The factory boss said he was firing (firing) the kiln operator because the temperature was too high and all the pots were coming out cracked. He wanted the heating of the pots to be done properly, not too high and no pots cracked.
Most modern pottery is fired using a kiln. A kiln is a thermally insulated chamber capable of reaching high enough temperatures to permanently alter the physical structure of the clay, making it more durable and less porous. Modern kilns are often heated electrically as it offers greater temperature control, but older kiln's (like the one in the image below) were often heated using wood or coal. Another technique for firing pottery is pit firing. This is one of the oldest known methods of firing clay and involves placing unfired pots in a pit with combustible material, covering the pit, then setting it on fire and tending it until most of the fuel has been burnt. The pots are then removed from the pit and cleaned off. There are numerous parts of Africa and South America that continue to pit fire pottery to this day.
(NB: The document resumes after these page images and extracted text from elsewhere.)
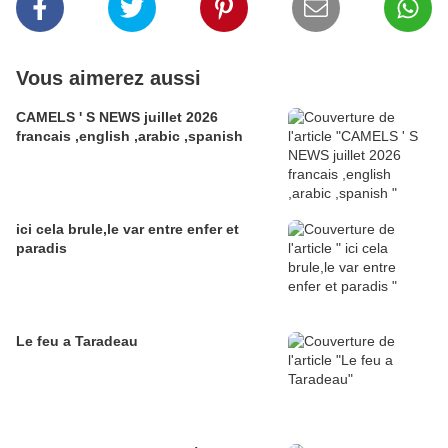
Vous aimerez aussi
CAMELS ' S NEWS juillet 2026
francais ,english ,arabic ,spanish
ici cela brule,le var entre enfer et
paradis
Le feu a Taradeau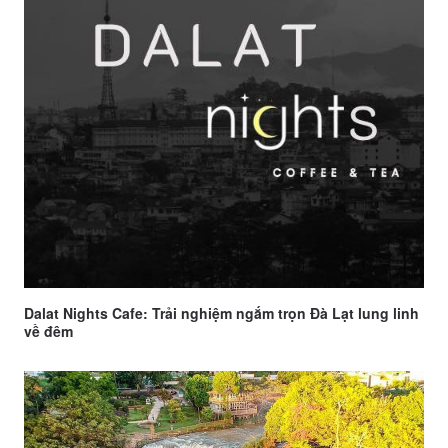
Dalat Nights Cafe: Trải nghiệm ngắm trọn Đà Lạt lung linh
về đêm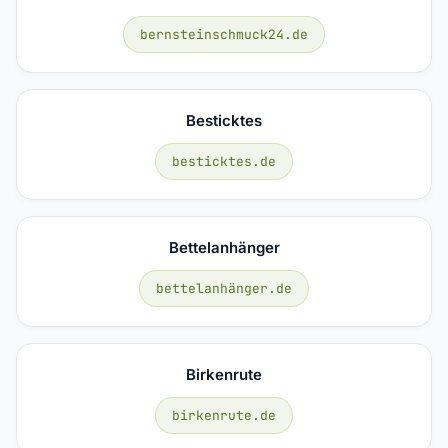
bernsteinschmuck24.de
Besticktes
besticktes.de
Bettelanhänger
bettelanhänger.de
Birkenrute
birkenrute.de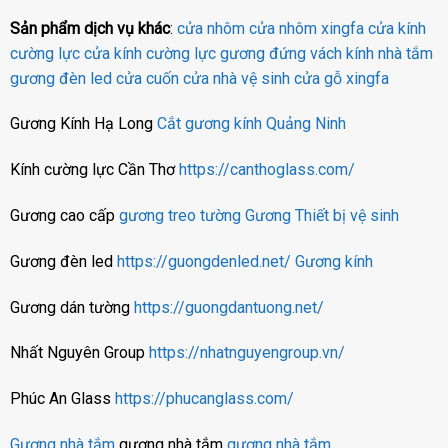
Sản phẩm dịch vụ khác
:
cửa nhôm
cửa nhôm xingfa
cửa kính
cường lực
cửa kính cường lực
gương đứng
vách kính nhà tắm
gương đèn led
cửa cuốn
cửa nhà vệ sinh
cửa gỗ
xingfa
Gương Kính Hạ Long
Cắt gương kính Quảng Ninh
Kính cường lực Cần Thơ
https://canthoglass.com/
Gương cao cấp
gương treo tường
Gương
Thiết bị vệ sinh
Gương đèn led
https://guongdenled.net/
Gương kính
Gương dán tường
https://guongdantuong.net/
Nhất Nguyên Group
https://nhatnguyengroup.vn/
Phúc An Glass
https://phucanglass.com/
Gương nhà tắm
gương nhà tắm
gương nhà tắm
There are two main types of firing used in pottery, biscuit (bisque) firing and glaze firing. Biscuit firing is the first firing and changes the pot from greenware to biscuit ware, which makes the pot more durable, less porous and more suitable for decorating or glazing. Glaze firing, sets any glazes applied to the pot, creating a glassy coating that gives the pot a smooth and protective coating. Glazing can also make earthenware water tight, making it usable for dinnerware and liquid storage. The image below is an example of pottery that has been decorated using two different coloured glazes and was likely done by dipping half the pot in each colour.
For this project we’re going to cover a series of glazing techniques you can use to decorate your biscuit fired pottery, we’re going to be using our slip cast mugs from the mammoth memory slip projects. Keep in mind during this project that most glazes will substantially change in colour and be brighter and more saturated when fired so you may wish to find examples of the glaze after firing, or do some test firing yourself.
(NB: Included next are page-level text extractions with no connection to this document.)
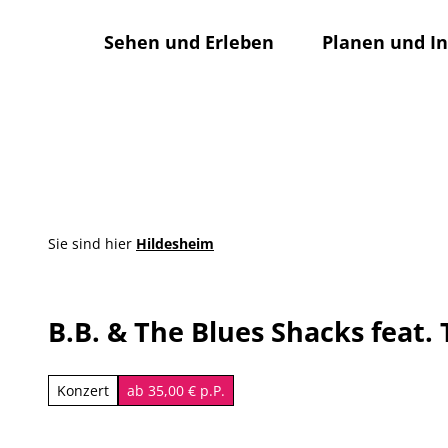
Z
u
Sehen und Erleben
Planen und I
m
I
n
h
a
l
t
Sie sind hier
Hildesheim
B.B. & The Blues Shacks feat
Konzert
ab 35,00 € p.P.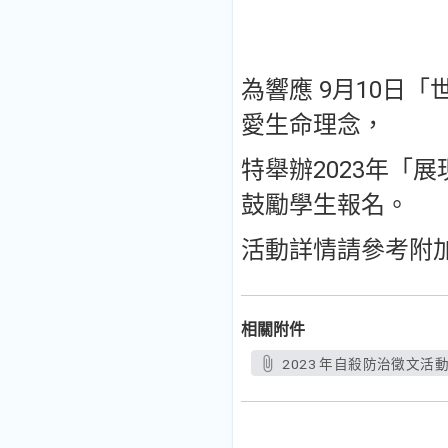
為響應 9月10日
愛生命理念，
特舉辦2023年「展
鼓勵學生報名。
活動詳情請參考附
相關附件
2023 年自殺防治徵文活動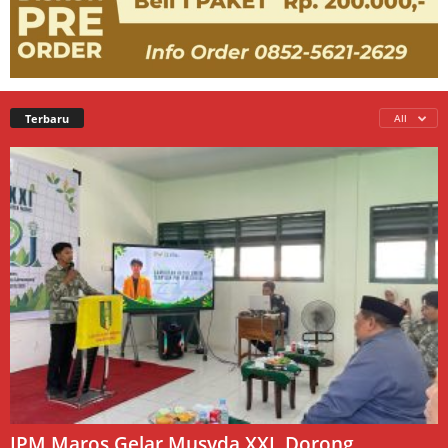
Terbaru
All
IPM Maros Gelar Musyda XXI, Dorong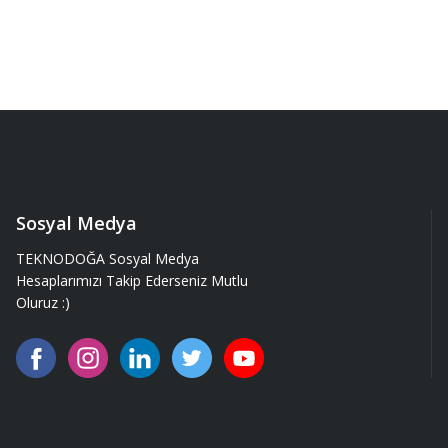
Sosyal Medya
TEKNODOĞA Sosyal Medya
Hesaplarımızı Takip Ederseniz Mutlu
Oluruz :)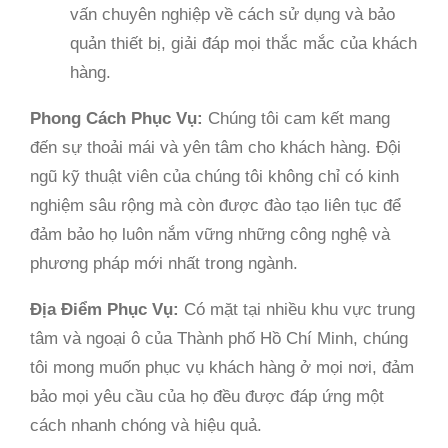
vấn chuyên nghiệp về cách sử dụng và bảo
quản thiết bị, giải đáp mọi thắc mắc của khách
hàng.
Phong Cách Phục Vụ:
Chúng tôi cam kết mang
đến sự thoải mái và yên tâm cho khách hàng. Đội
ngũ kỹ thuật viên của chúng tôi không chỉ có kinh
nghiệm sâu rộng mà còn được đào tạo liên tục để
đảm bảo họ luôn nắm vững những công nghệ và
phương pháp mới nhất trong ngành.
Địa Điểm Phục Vụ:
Có mặt tại nhiều khu vực trung
tâm và ngoại ô của Thành phố Hồ Chí Minh, chúng
tôi mong muốn phục vụ khách hàng ở mọi nơi, đảm
bảo mọi yêu cầu của họ đều được đáp ứng một
cách nhanh chóng và hiệu quả.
You will need a fully dried clay pot, sandpaper, wax, tape, different coloured glazes, tongs and a brush.
First you will need to biscuit (bisque) fire your pot. This involves slowly heating the pot in a kiln to increase its durability and makes it more porous, which makes it more suitable for decorating and glazing. The temperature the clay needs to be fired at will vary depending on the type of clay being used.
Before applying any glazes you need to prepare your biscuit ware pot. First you need to sand down any sharp edges as these will be even sharper once the pot has been glazed has been fired again.
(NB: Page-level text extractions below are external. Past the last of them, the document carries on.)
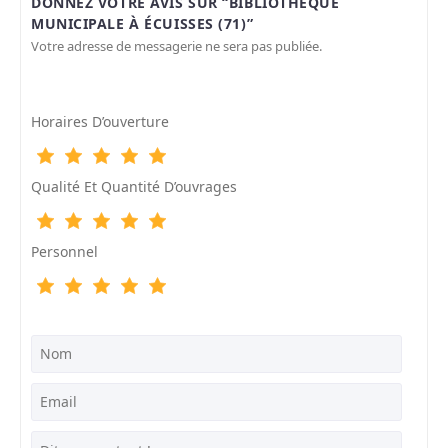
DONNEZ VOTRE AVIS SUR “BIBLIOTHÈQUE
MUNICIPALE À ÉCUISSES (71)”
Votre adresse de messagerie ne sera pas publiée.
Horaires D’ouverture
Qualité Et Quantité D’ouvrages
Personnel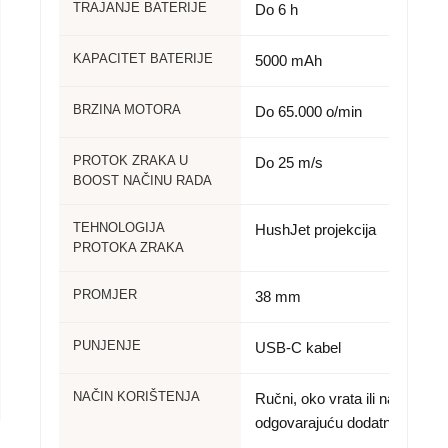
TRAJANJE BATERIJE
Do 6 h
KAPACITET BATERIJE
5000 mAh
BRZINA MOTORA
Do 65.000 o/min
PROTOK ZRAKA U
Do 25 m/s
BOOST NAČINU RADA
TEHNOLOGIJA
HushJet projekcija
PROTOKA ZRAKA
PROMJER
38 mm
PUNJENJE
USB-C kabel
NAČIN KORIŠTENJA
Ručni, oko vrata ili na radnoj 
odgovarajuću dodatnu oprem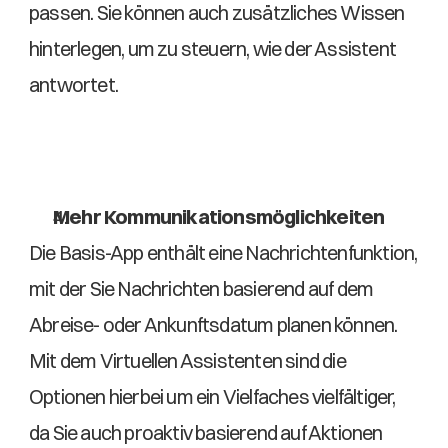
passen. Sie können auch zusätzliches Wissen 
hinterlegen, um zu steuern, wie der Assistent 
antwortet. 
Mehr Kommunikationsmöglichkeiten
Die Basis-App enthält eine Nachrichtenfunktion, 
mit der Sie Nachrichten basierend auf dem 
Abreise- oder Ankunftsdatum planen können. 
Mit dem Virtuellen Assistenten sind die 
Optionen hierbei um ein Vielfaches vielfältiger, 
da Sie auch proaktiv basierend auf Aktionen 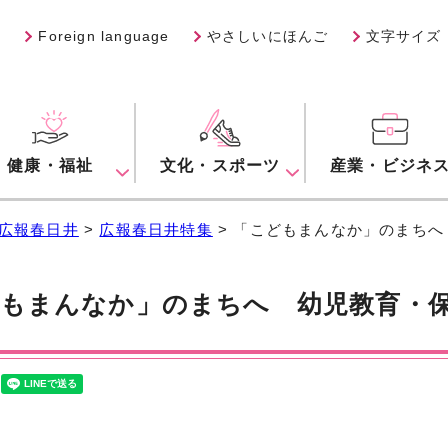
Foreign language
やさしいにほんご
文字サイズ
健康・福祉
文化・スポーツ
産業・ビジネ
広報春日井
>
広報春日井特集
> 「こどもまんなか」のまち
もまんなか」のまちへ 幼児教育・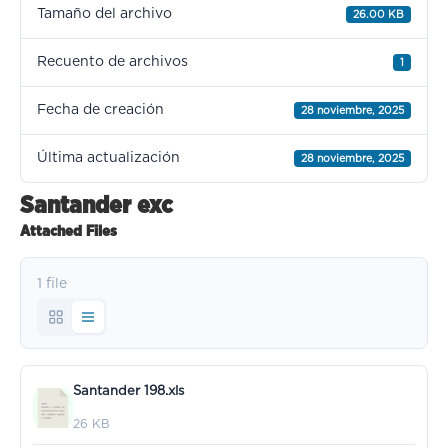
Tamaño del archivo
26.00 KB
Recuento de archivos
1
Fecha de creación
28 noviembre, 2025
Última actualización
28 noviembre, 2025
Santander exc
Attached Files
1 file
Santander 198.xls
26 KB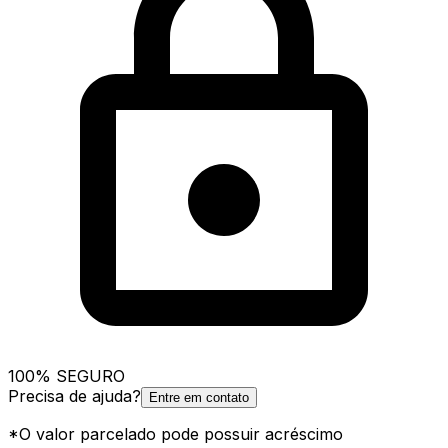
100% SEGURO
Precisa de ajuda?
Entre em contato
*O valor parcelado pode possuir acréscimo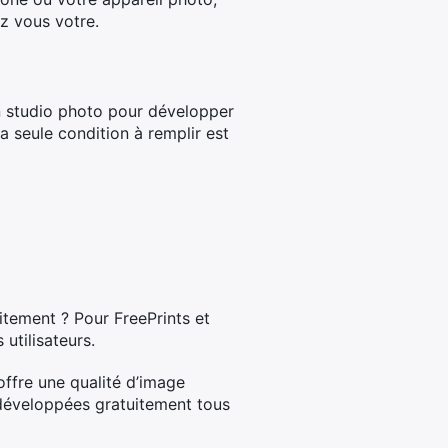
z vous votre.
n studio photo pour développer
 seule condition à remplir est
itement ? Pour FreePrints et
 utilisateurs.
 offre une qualité d’image
 développées gratuitement tous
Next you need to rinse your pot to remove any dust or dirt that could get trapped under the glazes. Then leave the pot to dry off.
Now you need to brush hot wax onto the bottom of your pot, the wax should also go about half a centimetre up the side of your pot too. This wax will ensure no glaze gets on the bottom of your pot, this is very important as any glaze on the bottom of your pot will cause it to stick to the kiln shelf and ruin both the pot and the shelf.
The first and simplest method for glazing a pot is to pick the pot up with a pair of tongs and dip it in your glaze to give you an even coat of a single colour.
After a few seconds remove your pot, and gently shake off excess glaze before leaving it to dry. This method is great for applying a base colour before adding more decorative glazes over the top.
The next technique is to pour the glaze which will allow us to apply a separate colour to the inside and outside of the pot. First fill your pot with glaze, then wait a few seconds before tipping it out.
Once the glaze inside the pot has dried, you can then pour your second colour of glaze over the outside.
You can either cover the whole of the outside by pouring one colour, or create an abstract design by pouring multiple colours.
Another technique you can use to decorate your pot is to use a resist which is a resistant substance applied as a coating to protect certain areas. There are a variety of materials you can use like wax or tape. Tape off any areas you don’t want glazed then you can either brush, dip or pour the glaze.
We've decided to dip our mug, however this time we stopped just below the rim as we don't want to glaze the inside of the mug.
We then dipped just the rim so the outside was fully covered.
Once the glaze has dried you can remove your resist if necessary (things like tape or paper need to be removed before firing, wax will melt away in the kiln).
Once all of these glazes have air dried you can glaze fire them, this will harden all of the glazes and give your pot a glassy coating.